# Solved: win 8.1 install issue



## bradpark22 (Jun 11, 2011)

installing 8.1 on my pc and i am at the point where it says copying windows files (0%). It is at that point for 10 mins. Is that normal? if not, what could be causing it?

thx

ps... I will say this use to be a dual boot pc of 7 and 8.1 so i had to change bios around to get both on there i think it had legacy option or something like that. Should i reset bios to default and see if that solves it and then install again?

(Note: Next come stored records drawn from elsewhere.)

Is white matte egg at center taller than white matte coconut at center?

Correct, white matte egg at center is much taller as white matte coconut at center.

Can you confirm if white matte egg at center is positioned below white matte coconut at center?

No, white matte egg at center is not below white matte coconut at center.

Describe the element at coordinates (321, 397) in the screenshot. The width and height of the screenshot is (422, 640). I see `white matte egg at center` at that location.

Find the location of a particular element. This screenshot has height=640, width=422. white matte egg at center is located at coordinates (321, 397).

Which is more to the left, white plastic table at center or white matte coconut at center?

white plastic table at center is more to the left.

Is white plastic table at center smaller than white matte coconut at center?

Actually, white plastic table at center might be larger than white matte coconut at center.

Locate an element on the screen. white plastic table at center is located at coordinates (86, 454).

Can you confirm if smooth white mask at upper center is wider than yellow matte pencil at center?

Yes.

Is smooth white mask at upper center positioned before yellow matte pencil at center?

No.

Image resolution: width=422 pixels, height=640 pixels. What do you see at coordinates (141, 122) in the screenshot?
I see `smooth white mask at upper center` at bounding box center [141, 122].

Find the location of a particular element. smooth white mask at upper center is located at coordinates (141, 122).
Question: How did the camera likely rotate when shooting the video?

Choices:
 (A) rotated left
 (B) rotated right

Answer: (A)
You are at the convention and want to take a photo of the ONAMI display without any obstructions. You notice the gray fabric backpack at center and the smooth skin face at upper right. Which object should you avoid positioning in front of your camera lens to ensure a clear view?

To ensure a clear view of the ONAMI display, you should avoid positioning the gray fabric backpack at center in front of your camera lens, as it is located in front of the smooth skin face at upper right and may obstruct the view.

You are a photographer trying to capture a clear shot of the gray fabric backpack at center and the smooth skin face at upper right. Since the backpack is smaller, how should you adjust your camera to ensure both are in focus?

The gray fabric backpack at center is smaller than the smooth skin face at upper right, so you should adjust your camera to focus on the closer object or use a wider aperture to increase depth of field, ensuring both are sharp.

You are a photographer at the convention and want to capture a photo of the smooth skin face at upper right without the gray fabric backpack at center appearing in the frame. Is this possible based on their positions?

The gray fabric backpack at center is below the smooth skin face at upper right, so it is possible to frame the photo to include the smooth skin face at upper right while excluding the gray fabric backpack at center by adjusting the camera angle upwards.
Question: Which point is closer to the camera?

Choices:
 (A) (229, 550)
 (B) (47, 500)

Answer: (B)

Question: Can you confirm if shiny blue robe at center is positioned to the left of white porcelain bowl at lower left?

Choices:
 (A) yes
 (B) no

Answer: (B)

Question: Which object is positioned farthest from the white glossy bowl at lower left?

It's been 20 mins and nothing yet. Should i wait an hour before doing anything? plz help.

thx

PS. bios looks something like this:

---> UEFI boot sources
-----------usb floppy/cd
-----------usb hard drive
-----------ATAPI CD-ROM
.......Legacy boot sources
--------ATAPi cd-rom
--------USB FLOPPY/CD
-----------ATAPI cd-rom
-----hard drive
-----------sata1
-----Network controller (atheros boot agent)


----------



## bradpark22 (Jun 11, 2011)

things i have tried:

Right now when there is no DVD in my drive and there is no OS on my system my bios looks like the following:

---> UEFI boot sources
.......Legacy boot sources
--------ATAPi cd-rom
--------USB FLOPPY/CD
-----------ATAPI cd-rom
-----hard drive
-----------sata1
-----Network controller (atheros boot agent)

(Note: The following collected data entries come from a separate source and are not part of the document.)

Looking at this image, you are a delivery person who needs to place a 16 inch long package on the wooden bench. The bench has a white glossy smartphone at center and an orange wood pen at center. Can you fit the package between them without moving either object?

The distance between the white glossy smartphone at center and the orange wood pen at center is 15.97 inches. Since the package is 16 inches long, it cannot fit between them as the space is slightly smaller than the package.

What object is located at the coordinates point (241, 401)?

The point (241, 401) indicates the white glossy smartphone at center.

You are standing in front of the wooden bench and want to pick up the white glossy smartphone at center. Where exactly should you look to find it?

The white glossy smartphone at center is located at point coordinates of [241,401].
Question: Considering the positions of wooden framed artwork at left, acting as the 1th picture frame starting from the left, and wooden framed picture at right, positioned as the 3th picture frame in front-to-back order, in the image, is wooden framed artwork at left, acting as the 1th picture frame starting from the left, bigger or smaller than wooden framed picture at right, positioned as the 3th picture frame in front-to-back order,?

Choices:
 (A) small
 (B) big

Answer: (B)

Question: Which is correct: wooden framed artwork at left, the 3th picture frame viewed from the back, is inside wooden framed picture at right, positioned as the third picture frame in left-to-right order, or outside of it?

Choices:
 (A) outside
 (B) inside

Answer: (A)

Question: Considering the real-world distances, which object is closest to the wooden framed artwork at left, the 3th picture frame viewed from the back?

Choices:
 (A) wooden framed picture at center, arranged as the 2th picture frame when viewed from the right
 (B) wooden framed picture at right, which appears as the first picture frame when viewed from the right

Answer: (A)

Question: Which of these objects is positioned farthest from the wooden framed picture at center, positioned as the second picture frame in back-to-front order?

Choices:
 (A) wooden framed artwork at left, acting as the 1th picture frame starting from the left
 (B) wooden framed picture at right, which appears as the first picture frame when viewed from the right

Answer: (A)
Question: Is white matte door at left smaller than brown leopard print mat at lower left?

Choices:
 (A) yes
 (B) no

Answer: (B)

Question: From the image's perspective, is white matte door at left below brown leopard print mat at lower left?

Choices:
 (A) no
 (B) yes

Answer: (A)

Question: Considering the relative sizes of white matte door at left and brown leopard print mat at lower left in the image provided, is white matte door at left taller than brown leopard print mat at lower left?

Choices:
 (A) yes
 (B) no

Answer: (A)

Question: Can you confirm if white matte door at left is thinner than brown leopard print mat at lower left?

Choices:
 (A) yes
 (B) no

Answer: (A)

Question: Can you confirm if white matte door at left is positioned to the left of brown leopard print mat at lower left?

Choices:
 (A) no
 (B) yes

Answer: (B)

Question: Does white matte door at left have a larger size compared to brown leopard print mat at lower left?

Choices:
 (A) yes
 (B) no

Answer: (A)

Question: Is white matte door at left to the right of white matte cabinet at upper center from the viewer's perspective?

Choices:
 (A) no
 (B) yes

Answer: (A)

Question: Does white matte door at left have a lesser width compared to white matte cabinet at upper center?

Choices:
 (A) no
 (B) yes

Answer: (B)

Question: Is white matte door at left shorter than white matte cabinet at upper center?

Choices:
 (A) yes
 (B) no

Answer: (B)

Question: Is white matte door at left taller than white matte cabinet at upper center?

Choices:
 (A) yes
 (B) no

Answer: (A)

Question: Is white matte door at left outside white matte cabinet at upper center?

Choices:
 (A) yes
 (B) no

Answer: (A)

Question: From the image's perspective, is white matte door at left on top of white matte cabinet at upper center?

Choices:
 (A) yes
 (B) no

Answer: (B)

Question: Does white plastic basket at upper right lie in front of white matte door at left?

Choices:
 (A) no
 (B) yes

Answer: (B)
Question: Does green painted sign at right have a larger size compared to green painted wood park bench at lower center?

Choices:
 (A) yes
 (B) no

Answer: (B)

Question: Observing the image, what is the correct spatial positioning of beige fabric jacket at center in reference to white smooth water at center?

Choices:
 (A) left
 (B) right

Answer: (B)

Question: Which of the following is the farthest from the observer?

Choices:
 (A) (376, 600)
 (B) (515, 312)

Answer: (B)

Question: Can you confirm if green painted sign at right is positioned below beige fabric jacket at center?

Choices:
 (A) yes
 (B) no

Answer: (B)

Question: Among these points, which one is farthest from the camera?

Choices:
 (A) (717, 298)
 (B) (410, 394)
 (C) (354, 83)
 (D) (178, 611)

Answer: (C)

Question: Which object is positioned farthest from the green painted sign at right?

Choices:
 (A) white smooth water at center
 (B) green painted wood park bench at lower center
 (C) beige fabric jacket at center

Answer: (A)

When I put win 8.1 install cd I get:

---> UEFI boot sources
-----------uefi: hp dvd a dh16absh
.......Legacy boot sources
--------ATAPi cd-rom
--------USB FLOPPY/CD
-----------ATAPI cd-rom
-----hard drive
-----------sata1
-----Network controller (atheros boot agent)

When I try an install win 8.1 without any BIOS changes i get to the point where it says "copying windows files (0%)".
It stays that way for an hour without getting to 1%. Usually when i install this OS it goes to 1% almost instantly.
When I select "uefi: hp a dh16absh" it will do the same thing.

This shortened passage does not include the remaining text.